Sunday, December 31, 2017

We Three Kings

In the Gospel According to Matthew we read, "Now when Jesus was born in Bethlehem of Judaea in the days of Herod the king, behold, there came wise men from the east to Jerusalem, Saying, Where is he that is born King of the Jews? for we have seen his star in the east, and are come to worship him."

Everything we know about these "wise men" is related in the second chapter of this book, they were from the east, they inquired of Herod, "Where is this king born?"  They worshiped the Christ child and presented gifts.  In defiance of Herod's directive, they returned to their own land without returning to Herod.  That's it.  That is what we know.

Yet the imagination of mankind is not satisfied, so a narrative is created over time; names are assigned to the wise men, the number of them being established at three, which, again, we are not told in Matthew's account.  The place of their origin is chosen through speculation-- what else is there to go on?
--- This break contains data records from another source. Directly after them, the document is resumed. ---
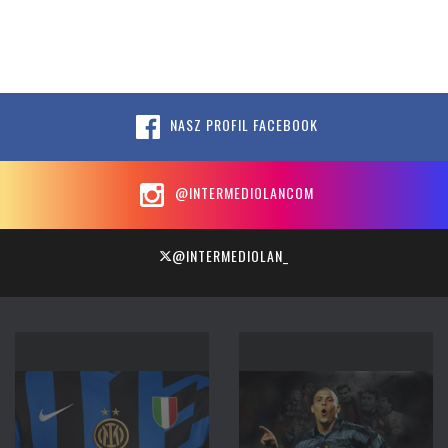
NASZ PROFIL FACEBOOK
@INTERMEDIOLANCOM
@INTERMEDIOLAN_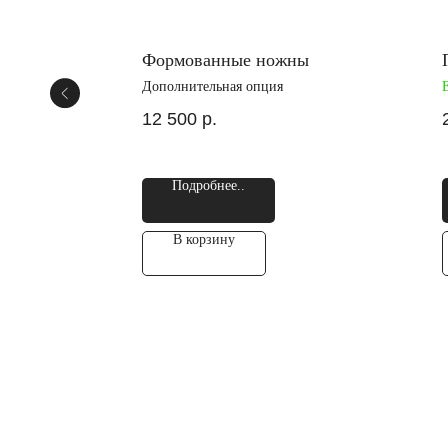
й
Формованные ножны
Дополнительная опция
12 500
р.
Подробнее..
В корзину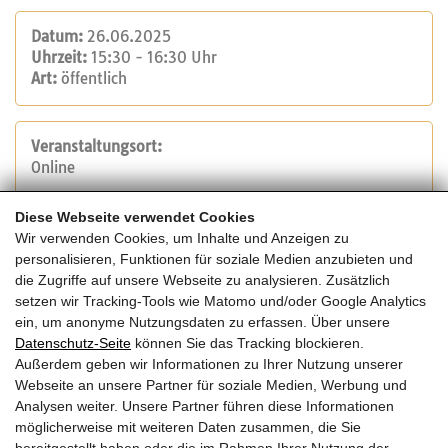
Datum:
26.06.2025
Uhrzeit:
15:30 - 16:30 Uhr
Art:
öffentlich
Veranstaltungsort:
Online
Diese Webseite verwendet Cookies
Veranstalter:
Wir verwenden Cookies, um Inhalte und Anzeigen zu
Rothoblaas
personalisieren, Funktionen für soziale Medien anzubieten und
Tel.: +39 0471 81 84 00
die Zugriffe auf unsere Webseite zu analysieren. Zusätzlich
E-Mail:
info@rothoblaas.com
setzen wir Tracking-Tools wie Matomo und/oder Google Analytics
Website
ein, um anonyme Nutzungsdaten zu erfassen. Über unsere
Datenschutz-Seite
können Sie das Tracking blockieren.
Außerdem geben wir Informationen zu Ihrer Nutzung unserer
Kosten:
Webseite an unsere Partner für soziale Medien, Werbung und
Die Veranstaltung ist kostenfrei.
Analysen weiter. Unsere Partner führen diese Informationen
möglicherweise mit weiteren Daten zusammen, die Sie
And so three hundred or so years after the event, Helena of Constantinople, mother of the emperor Constantine set out on a quest for the remains of these magi, as they are often called.

Helena reportedly located the very bones she sought, supposedly in Persia.  She had them shipped home to Constantinople.  Through a series of events which you may easily find and read about on the internet, these relics were transferred first to Milan then to Köln  where they abide to this day in the world's largest reliquary just behind the altar in the cathedral.  These three caskets are bound together in perpetuity by ornate gilding and is an important tourist attraction.

Helena has been accorded sainthood.*

Whatever her motives and the likelihood of success in Helena's venture, we are better served by focusing on the motives and actions of the wise men, whatever their number.  They traveled far, they presented their best, and they worshiped the Christ.  Next Saturday is Epiphany, the day we traditionally observe in honor of the visit of the magi to Bethlehem.

No matter the length of our journey or the vicissitudes of life, we, too, must present our best and fall before the Christ in worship and adoration.

The Magi?  Wherever the dust of their bones, may their souls rest in eternal peace.

*This is the same Helena who unearthed the true cross and carted some splinters home with her.


Sharkbytes said...

they sure are a symbol of the Christ coming for everyone in the world.

vanilla said...

Sharkey, first to Judea (shepherds) and to the uttermost parts of the earth (wise men). Yes.

Vee said...

Sometimes folklore adds color to truth - even makes it easier to visualize. And how would we ever manage the Christmas pageant with a hundred or so wise men crowded onto the stage?